* TASK
Every line containing the string "Cookie" should be returned from the records.

◆ ◆ ◆ ◆ ◆

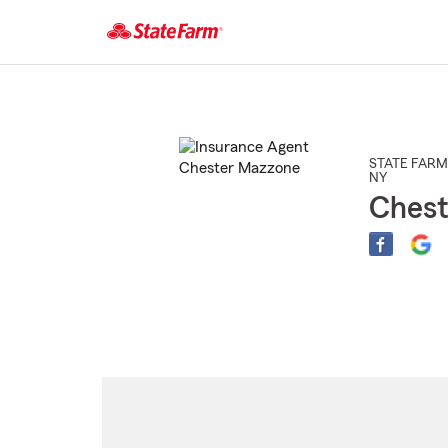
Start
Of
Main
Content
STATE FARM
NY
Ches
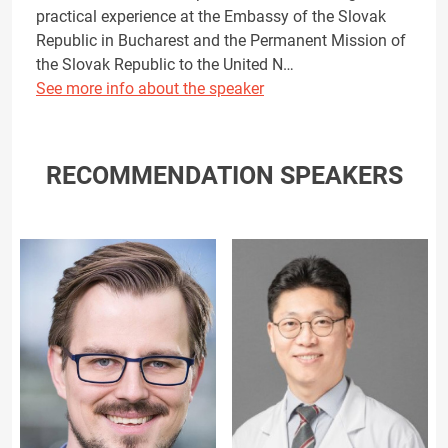
practical experience at the Embassy of the Slovak
Republic in Bucharest and the Permanent Mission of
the Slovak Republic to the United N…
See more info about the speaker
RECOMMENDATION SPEAKERS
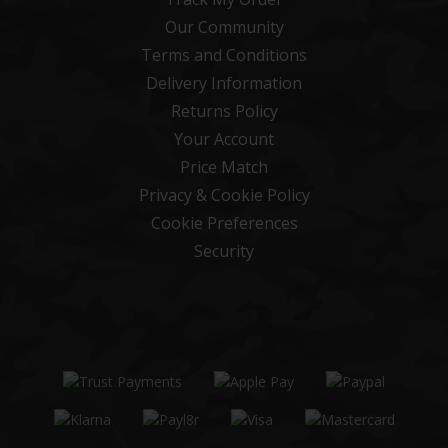
Our Community
Terms and Conditions
Delivery Information
Returns Policy
Your Account
Price Match
Privacy & Cookie Policy
Cookie Preferences
Security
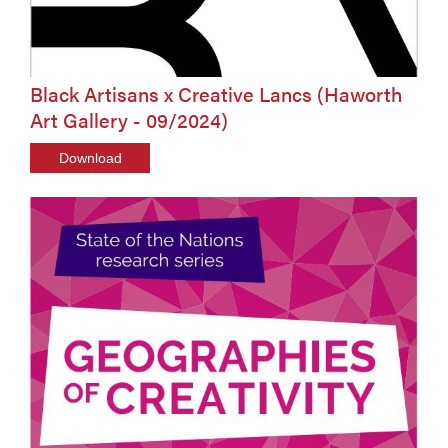
Black Artisans x Creative Lancs (Haworth
Art Gallery - 09/2024)
Download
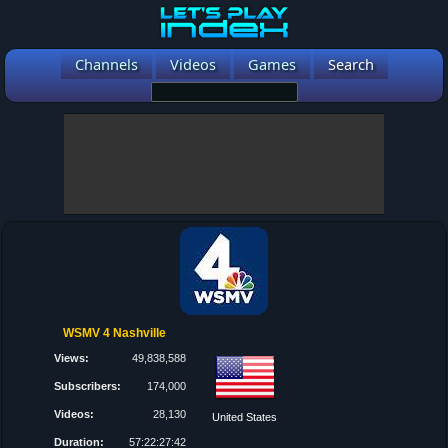
Channels
Videos
Games
Search
WSMV 4 Nashville
Views:
49,838,588
Subscribers:
174,000
Videos:
28,130
United States
Duration:
57:22:27:42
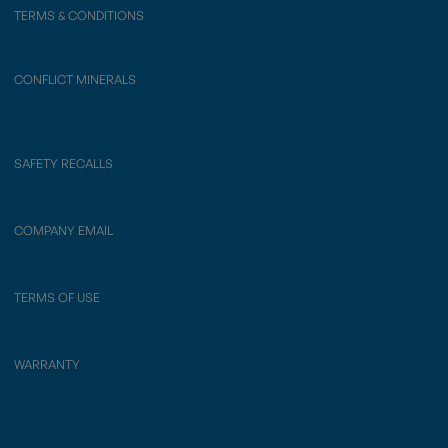
TERMS & CONDITIONS
CONFLICT MINERALS
SAFETY RECALLS
COMPANY EMAIL
TERMS OF USE
WARRANTY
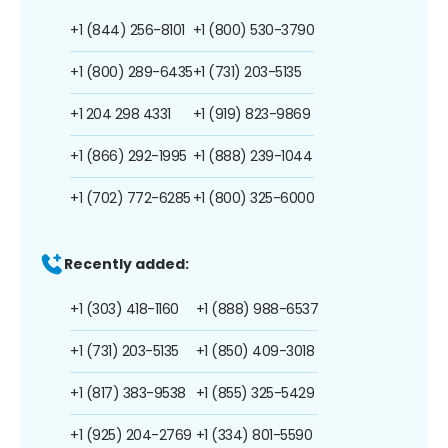
+1 (844) 256-8101
+1 (800) 530-3790
+1 (800) 289-6435
+1 (731) 203-5135
+1 204 298 4331
+1 (919) 823-9869
+1 (866) 292-1995
+1 (888) 239-1044
+1 (702) 772-6285
+1 (800) 325-6000
Recently added:
+1 (303) 418-1160
+1 (888) 988-6537
+1 (731) 203-5135
+1 (850) 409-3018
+1 (817) 383-9538
+1 (855) 325-5429
+1 (925) 204-2769
+1 (334) 801-5590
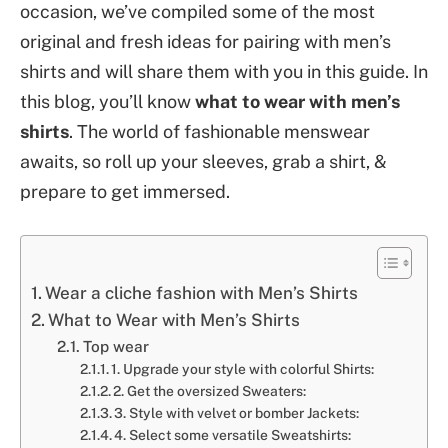
occasion, we’ve compiled some of the most
original and fresh ideas for pairing with men’s
shirts and will share them with you in this guide. In
this blog, you’ll know
what to wear with men’s
shirts
. The world of fashionable menswear
awaits, so roll up your sleeves, grab a shirt, &
prepare to get immersed.
Wear a cliche fashion with Men’s Shirts
What to Wear with Men’s Shirts
Top wear
1. Upgrade your style with colorful Shirts:
2. Get the oversized Sweaters:
3. Style with velvet or bomber Jackets:
4. Select some versatile Sweatshirts:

◆ ◆ ◆ ◆ ◆

* WRITTEN ANSWER
Privacy & Cookie Policy
Cookie Preferences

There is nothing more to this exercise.